The book mentioned that none of the children in the narrative got a switch in her stocking for Christmas. My grandchildren thought a “switch” was an electronic gaming system. They were shocked to learn that the original was a tool for corporal punishment. We went outside and I helped them choose an appropriate switch for a disciplinary switching, telling them all the while about what kinds of offenses required me (their grandmother) to go out in the yard and choose a switch for my own “whipping” (as it was called, although it was never really that). They listened with great interest and there were lessons about crime and punishment, about degrees of severity and about good parenting. They chose (and re-chose) which little bendable sticks were fit for the job.
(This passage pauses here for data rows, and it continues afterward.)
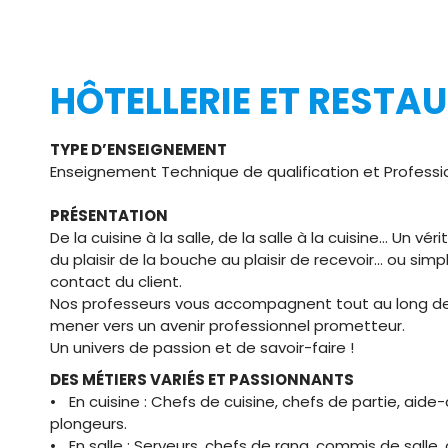
HÔTELLERIE ET RESTA
TYPE D’ENSEIGNEMENT
Enseignement Technique de qualification et Professi
PRÉSENTATION
De la cuisine à la salle, de la salle à la cuisine… Un vér
du plaisir de la bouche au plaisir de recevoir… ou simpl
contact du client.
Nos professeurs vous accompagnent tout au long de
mener vers un avenir professionnel prometteur.
Un univers de passion et de savoir-faire !
DES MÉTIERS VARIÉS ET PASSIONNANTS
• En cuisine : Chefs de cuisine, chefs de partie, aide-
plongeurs.
• En salle : Serveurs, chefs de rang, commis de sall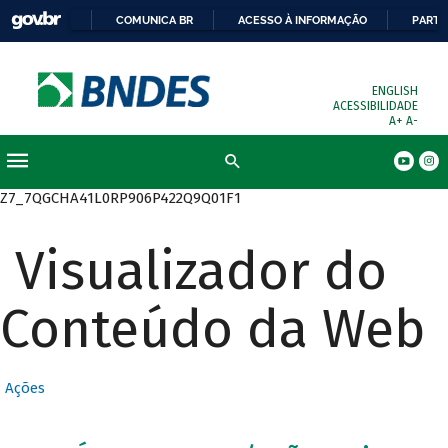
COMUNICA BR
ACESSO À INFORMAÇÃO
PARTI
ENGLISH
ACESSIBILIDADE
A+
A-
Busca
Z7_7QGCHA41L0RP906P422Q9Q01F1
Visualizador do
Conteúdo da Web
Ações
Then we ventured into what kinds of infractions require punishment and which ones are just learning experiences. They heard about the time I stood proudly in my grandmother’s lap at age 3 during the Lord’s Supper, looked back over the crowd (we were on the third row) and sang the television commercial jingle “Winston tastes good like a (clap-clap) cigarette should!” When they finished the uncontrollable laughter, they wanted a lesson about why there are no cigarette commercials today and Ezra explained that to the girls, ending with “No one knew that smoking was bad until about 60 years ago. Lots of good people did it. I learned that from Papa and from watching ‘Highway Patrol. All the good guys on there smoke.”
There are home-keeping lessons about making jellies and drying meat and churning. I showed them a butter churn. They couldn’t believe that real butter is not yellow, but white, and they really could not believe you can dye butter with carrot juice to make it yellow. “But won’t the butter taste like carrots?”
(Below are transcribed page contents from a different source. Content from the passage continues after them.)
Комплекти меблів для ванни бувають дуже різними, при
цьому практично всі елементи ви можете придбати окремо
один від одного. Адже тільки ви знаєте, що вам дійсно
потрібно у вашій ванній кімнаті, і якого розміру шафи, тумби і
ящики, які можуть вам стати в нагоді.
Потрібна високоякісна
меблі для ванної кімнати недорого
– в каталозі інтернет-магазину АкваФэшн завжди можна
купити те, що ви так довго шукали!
The girls in the story like to look at pictures in the big Bible. Colleyanna simply could not believe that people in a story book that is not a Bible story book were looking at a Bible. This was a great moment to talk about how sad it is that most families today do not look at their Bibles, but in the late 1800’s, the family structure in America was largely centered around the Word and its principles. This was not uncommon, at all.
I could write more extensively, but you get the point. Ezra sometimes wants to know why he needs to read chapter books like “Boxcar Children” books when it is “resting time” instead of feasting on Garfield comics or playing Minecraft. There’s a place for some of the “candy” reading and playing. But all of this, is why the wholesome chapter books.
They don’t even know they love this nap-time ritual. But they do. There’s no complaining–ever, about reading time. And they all want to sit right beside the book (and me.) It’s a good kind of crowded.